• _Prompt_: Exact transcription of the records is required.

• _Records to use_:
....

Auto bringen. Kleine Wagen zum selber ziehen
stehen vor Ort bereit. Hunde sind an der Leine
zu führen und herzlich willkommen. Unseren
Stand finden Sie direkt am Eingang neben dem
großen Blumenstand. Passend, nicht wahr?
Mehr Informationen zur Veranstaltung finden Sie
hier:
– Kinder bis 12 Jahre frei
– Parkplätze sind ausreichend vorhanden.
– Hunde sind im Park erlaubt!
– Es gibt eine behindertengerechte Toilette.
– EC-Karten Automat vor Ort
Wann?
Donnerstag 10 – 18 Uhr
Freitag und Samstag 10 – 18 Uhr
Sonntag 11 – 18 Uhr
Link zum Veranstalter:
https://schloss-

....

• _Written answer_:
Auto bringen. Kleine Wagen zum selber ziehen
stehen vor Ort bereit. Hunde sind an der Leine
zu führen und herzlich willkommen. Unseren
Stand finden Sie direkt am Eingang neben dem
großen Blumenstand. Passend, nicht wahr?
Mehr Informationen zur Veranstaltung finden Sie
hier:
– Kinder bis 12 Jahre frei
– Parkplätze sind ausreichend vorhanden.
– Hunde sind im Park erlaubt!
– Es gibt eine behindertengerechte Toilette.
– EC-Karten Automat vor Ort
Wann?
Donnerstag 10 – 18 Uhr
Freitag und Samstag 10 – 18 Uhr
Sonntag 11 – 18 Uhr
Link zum Veranstalter:
https://schloss-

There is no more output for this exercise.